FEA and theoretical results of the DCCM with different thicknesses: a Stiffness in the Z-direction; b First natural frequency; c Maximum stress; d Actual output of the piezoelectric

An input displacement of 75 μm is imposed on the center rigid of the DCCM. The simulation results show that the stress mainly occurs at the flexible beams, and the maximum stresses are shown in Fig. 5c. The simulated maximum stresses for the three beam thicknesses are 87.32, 144.13, and 206.06 MPa, all of which are less than the permissible stress of aluminum. The modeling errors between the theoretical and simulated maximum stresses are 9.77%, 0.25%, and 6.97%, and the modeling error is the least for a beam thickness of 0.75 mm. The possible reason is the applied value of kb1; a gradual change in kb1 is conducive to improving the modeling precision.

Based on the simulated stiffness and Eq. (5), the theoretical and simulated actual outputs of the piezoelectric are shown in Fig. 5d. When the nominal output displacement of the pizoelectric actuator is assumed to be 75 μm, the simulated actual output is reduced from 72.98 to 62.79 μm as the thickness increases from 0.5 to 1 mm, which shows the same trend as the theoretical analysis results. This is because a large beam thickness leads to a large stiffness and further reduces the displacement output of the piezoelectric, which goes against the efficient utilization of the piezoelectric.
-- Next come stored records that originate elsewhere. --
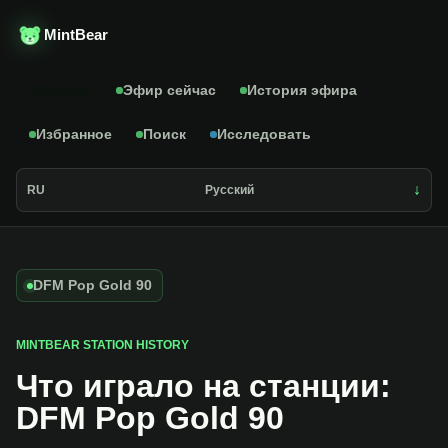
MintBear
Каталог
Эфир сейчас
История эфира
Избранное
Поиск
Исследовать
RU
Русский
DFM Pop Gold 90
MINTBEAR STATION HISTORY
Что играло на станции:
DFM Pop Gold 90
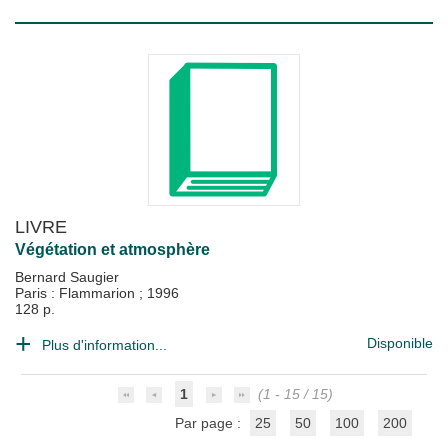
LIVRE
Végétation et atmosphère
Bernard Saugier
Paris : Flammarion
;
1996
128 p.
Disponible
Plus d'information...
1
(1 - 15 / 15)
Par page :
25
50
100
200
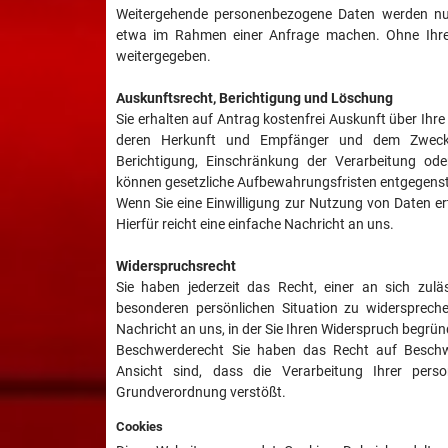
Weitergehende personenbezogene Daten werden nur v
etwa im Rahmen einer Anfrage machen. Ohne Ihre E
weitergegeben.
Auskunftsrecht, Berichtigung und Löschung
Sie erhalten auf Antrag kostenfrei Auskunft über Ih
deren Herkunft und Empfänger und dem Zweck 
Berichtigung, Einschränkung der Verarbeitung od
können gesetzliche Aufbewahrungsfristen entgegens
Wenn Sie eine Einwilligung zur Nutzung von Daten ert
Hierfür reicht eine einfache Nachricht an uns.
Widerspruchsrecht
Sie haben jederzeit das Recht, einer an sich zulä
besonderen persönlichen Situation zu widersprech
Nachricht an uns, in der Sie Ihren Widerspruch begrün
Beschwerderecht Sie haben das Recht auf Beschwe
Ansicht sind, dass die Verarbeitung Ihrer per
Grundverordnung verstößt.
Cookies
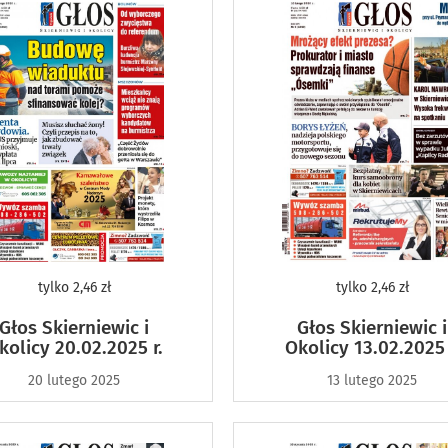
tylko
2,46 zł
tylko
2,46 zł
Głos Skierniewic i
Głos Skierniewic i
kolicy 20.02.2025 r.
Okolicy 13.02.2025 
20 lutego 2025
13 lutego 2025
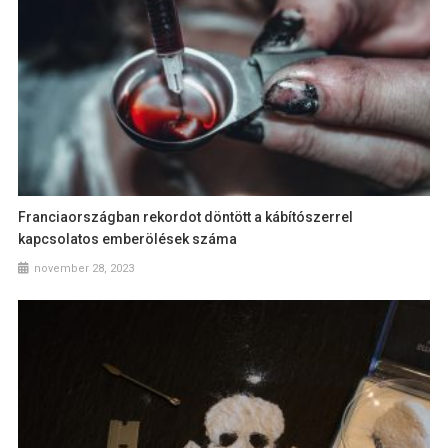
Franciaországban rekordot döntött a kábítószerrel
kapcsolatos emberölések száma
november 28, 2023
The modal analysis of the DCCM with different beam thicknesses is further implemented, and the results are shown in Fig. 6. For the three DCCMs, the first mode shape is the translation along the Z-direction, and the second and third mode shapes are the rotation about the X- and Y-directions, respectively. Hence, the thickness does not affect the mode shape of the DCCM. In addition, the second and third natural frequencies are almost the same due to the symmetric structure. For t = 0.75 mm, the first three resonant frequencies are 2454.4, 10,989, and 10,989 Hz. The natural frequency of the second and third modes is approximately 4.5 times the first natural frequency, which means that the unwanted movement is hard to occur. Based on the above analysis, t = 0.75 mm is applied in the structure fabrication. The sizes of the DCCM are listed in Table 1.

Fig. 6
figure 6

Mode shapes of the proposed hammering head. a First mode shape; b Second mode shape; c Third mode shape

Table 1 Size of the DCCM

5 Experimental Validation

As shown in Fig. 7, the DCCM is fabricated in a monolithic 7075 aluminum alloy using wire electrical discharge machining. A cylindrical piezoelectric (VS12, CoreMorrow) is applied as the actuator with a nominal maximum displacement of 76 µm in 150 V. The output displacement of the piezoelectric is measured by a laser displacement sensor (CDX30, FASTUS). The LabVIEW software is employed to generate the control signal, which is first converted to an analog signal through a D/A interface (USB5820, Advantech). Then, it is further amplified 15 times by a voltage amplifier (E01.A3, CoreMorrow). A small columnar pressure sensor with a maximum range of 500 kg is applied inside the microvibration hammerhead to measure the output force of the piezoelectric.

Fig. 7
figure 7

Experimental setup

Different voltages of 20, 40, 60, 80, 100, and 120 V are applied to drive the piezoelectric, and the corresponding deformations of the DCCM and forces are simultaneously measured. The results are shown in Fig. 8. The stiffness of the DCCM is 2.02 N/μm, which agrees well with the theoretical and simulation results.

Fig. 8
figure 8

Measured force and displacement

To test the resonant frequency of the hammerhead, a swept sine signal with an incremental frequency from 1 to 3500 Hz is applied to the piezoelectric actuator. The results show that the first resonant frequency of the hammerhead is approximately 2705 Hz, which is a little larger than the FEA and theoretical results. The primary reason is that the installation of the piezoelectric brings in the contact stiffness and self-stiffness, which improves the global stiffness and further leads to a large resonant frequency.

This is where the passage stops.